I fratelli saveriani, protagonisti dell'annuncio del Vangelo
Lo tsunami del coronavirus ci ha portato via anche il “piccolo resto” dei fratelli saveriani’, ivi compresi i bersaglieri del Congo RD, ben tre in due giorni (Guglielmo Saderi, Gino Masseroni e Giuseppe Scintu). E una settimana dopo, ci lasciava anche il grande Lucio Gregato, seguito, la settimana seguente, da fratel Roberto Mancini, morto a Giacarta, in Indonesia. Cinque saveriani, cinque fratelli scomparsi più o meno improvvisamente, in poco più di una decina di giorni.
L’immagine dei bersaglieri me li fa ricordare sempre al trotto, aperti e coraggiosi, ma con i piedi ben piantati a terra, attivi e concreti, stimolanti e spesso pungolanti, perché sanno vedere e sottolineare aspetti e passi possibili per far avanzare tutta la comunità. E più che dire, fanno. S’impegnano loro stessi, con serietà e coscienza professionale, ciascuno nel suo campo. Secondo il proprio carisma, realizzano opere che lasciano il segno, lavorando gomito a gomito, con la gente. Non facevano grandi discorsi nelle assemblee, ma amavano esser presenti negli incontri di famiglia, in modo informale, discreto, ma vivo e interessato. Si sentiva se c’erano oppure no! Mi ha colpito la fedeltà della loro partecipazione alla vita liturgica e alla preghiera comunitaria. Evidentemente, era la loro prima testimonianza missionaria e, insieme, la sorgente profonda del loro impegno professionale. Un bell’esempio davvero anche per noi padri!

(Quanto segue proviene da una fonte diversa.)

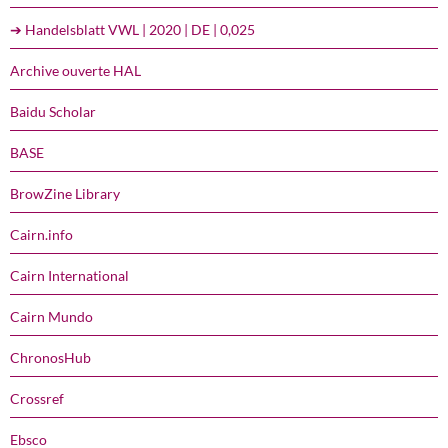
➔ Handelsblatt VWL | 2020 | DE | 0,025
Archive ouverte HAL
Baidu Scholar
BASE
BrowZine Library
Cairn.info
Cairn International
Cairn Mundo
ChronosHub
Crossref
Ebsco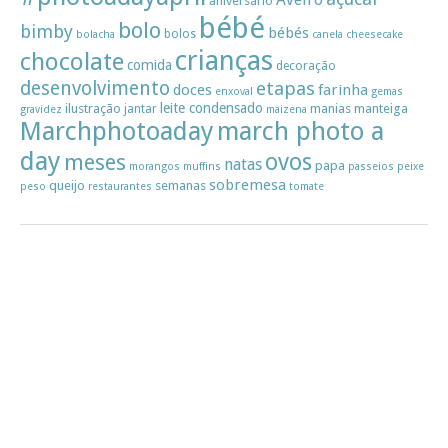
aniversário
bébé
bolo
bimby
bébés
bolos
bolacha
canela
cheesecake
crianças
chocolate
comida
decoração
desenvolvimento
etapas
doces
farinha
enxoval
gemas
leite condensado
ilustração
manias
manteiga
jantar
gravidez
maizena
Marchphotoaday
march photo a
day
ovos
meses
natas
papa
morangos
muffins
passeios
peixe
sobremesa
queijo
semanas
peso
restaurantes
tomate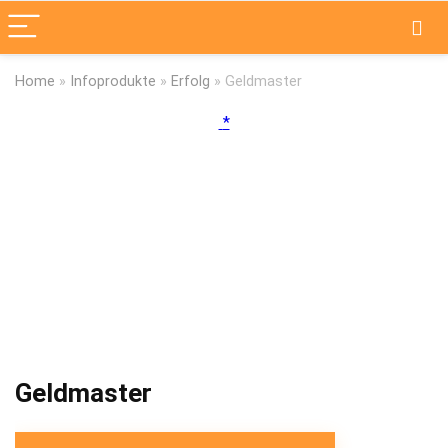
Home
»
Infoprodukte
»
Erfolg
»
Geldmaster
Geldmaster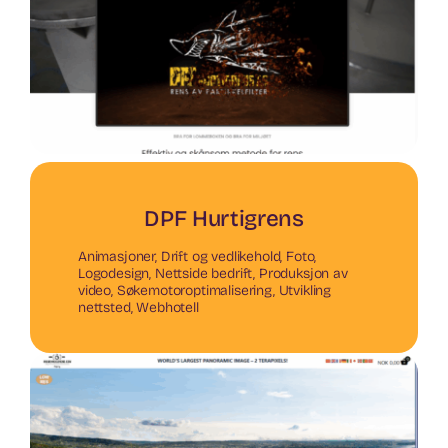
DPF Hurtigrens
Animasjoner
,
Drift og vedlikehold
,
Foto
,
Logodesign
,
Nettside bedrift
,
Produksjon av
video
,
Søkemotoroptimalisering
,
Utvikling
nettsted
,
Webhotell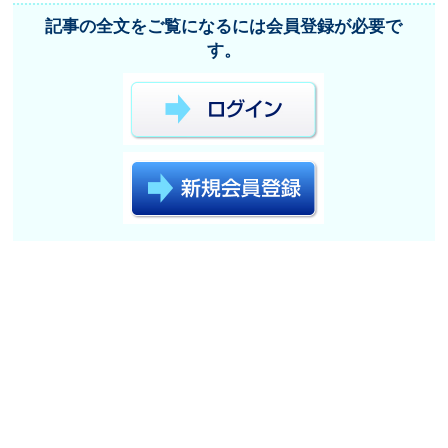
記事の全文をご覧になるには会員登録が必要で
す。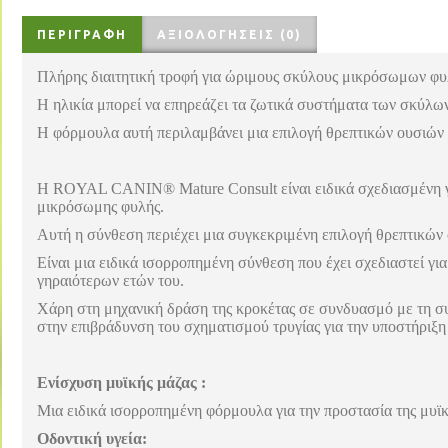
ΠΕΡΙΓΡΑΦΉ
ΑΞΙΟΛΟΓΉΣΕΙΣ (0)
Πλήρης διαιτητική τροφή για ώριμους σκύλους μικρόσωμων φυ
Η ηλικία μπορεί να επηρεάζει τα ζωτικά συστήματα των σκύλων
Η φόρμουλα αυτή περιλαμβάνει μια επιλογή θρεπτικών ουσιών 
Η ROYAL CANIN® Mature Consult είναι ειδικά σχεδιασμένη γι
μικρόσωμης φυλής.
Αυτή η σύνθεση περιέχει μια συγκεκριμένη επιλογή θρεπτικών
Είναι μια ειδικά ισορροπημένη σύνθεση που έχει σχεδιαστεί γι
γηραιότερων ετών του.
Χάρη στη μηχανική δράση της κροκέτας σε συνδυασμό με τη
στην επιβράδυνση του σχηματισμού τρυγίας για την υποστήριξη 
Ενίσχυση μυϊκής μάζας :
Μια ειδικά ισορροπημένη φόρμουλα για την προστασία της μυϊκ
Οδοντική υγεία: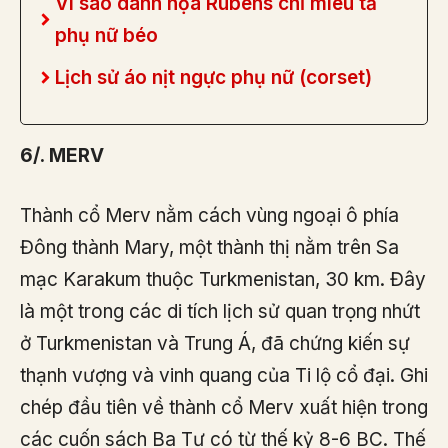
Vì sao danh họa Rubens chỉ miêu tả
phụ nữ béo
Lịch sử áo nịt ngực phụ nữ (corset)
6/. MERV
Thành cổ Merv nằm cách vùng ngoại ô phía
Đông thành Mary, một thành thị nằm trên Sa
mạc Karakum thuộc Turkmenistan, 30 km. Đây
là một trong các di tích lịch sử quan trọng nhứt
ở Turkmenistan và Trung Á, đã chứng kiến sự
thạnh vượng và vinh quang của Ti lộ cổ đại. Ghi
chép đầu tiên về thành cổ Merv xuất hiện trong
các cuốn sách Ba Tư có từ thế kỷ 8-6 BC. Thế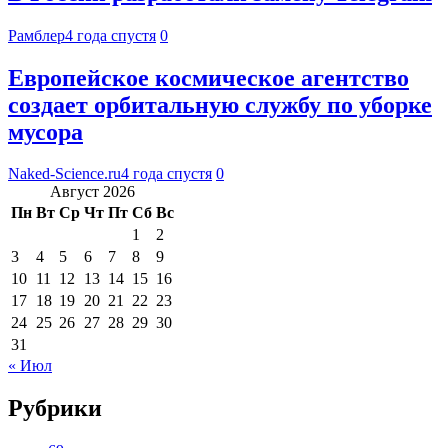
Рамблер
4 года спустя
0
Европейское космическое агентство
создает орбитальную службу по уборке
мусора
Naked-Science.ru
4 года спустя
0
Август 2026
Пн
Вт
Ср
Чт
Пт
Сб
Вс
1
2
3
4
5
6
7
8
9
10
11
12
13
14
15
16
17
18
19
20
21
22
23
24
25
26
27
28
29
30
31
« Июл
Рубрики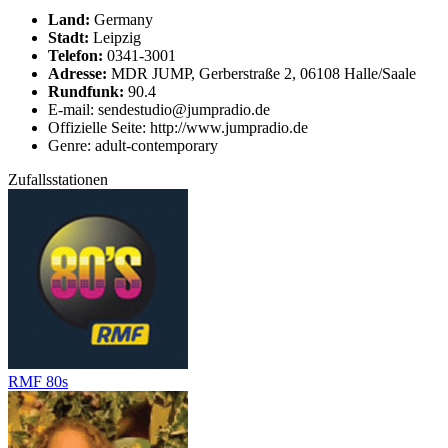
Land:
Germany
Stadt:
Leipzig
Telefon:
0341-3001
Adresse:
MDR JUMP, Gerberstraße 2, 06108 Halle/Saale
Rundfunk:
90.4
E-mail: sendestudio@jumpradio.de
Offizielle Seite: http://www.jumpradio.de
Genre: adult-contemporary
Zufallsstationen
RMF 80s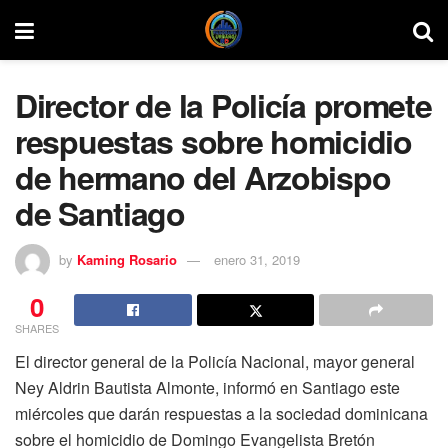
Director de la Policía promete
respuestas sobre homicidio
de hermano del Arzobispo
de Santiago
by
Kaming Rosario
enero 31, 2019
0
SHARES
El director general de la Policía Nacional, mayor general
Ney Aldrin Bautista Almonte, informó en Santiago este
miércoles que darán respuestas a la sociedad dominicana
sobre el homicidio de Domingo Evangelista Bretón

Questi tristi avvenimenti ci fanno riflettere sul venir meno, nella famiglia saveriana, della figura dei “fratelli” i quali, insieme ai presbiteri, sono parte attiva della nostra opera evangelizzatrice. Bisognerebbe forse ripensare e rilanciare la loro presenza e missione. Se scomparissero i cosiddetti “fratelli coadiutori” (come li chiamava il fondatore), la famiglia saveriana sarebbe senz’altro più povera nel portare avanti, sulle strade del mondo di oggi, l’annuncio del Vangelo all’umanità di oggi, con tutte le sue sfide e difficoltà.
Preghiamo il Signore della Messe affinché susciti cuori generosi tra i nostri giovani, ancora capaci di dare tutto, con gioia e riconoscenza, dicendo: “Signore, eccomi, manda me a lavorare nella tua vigna!”.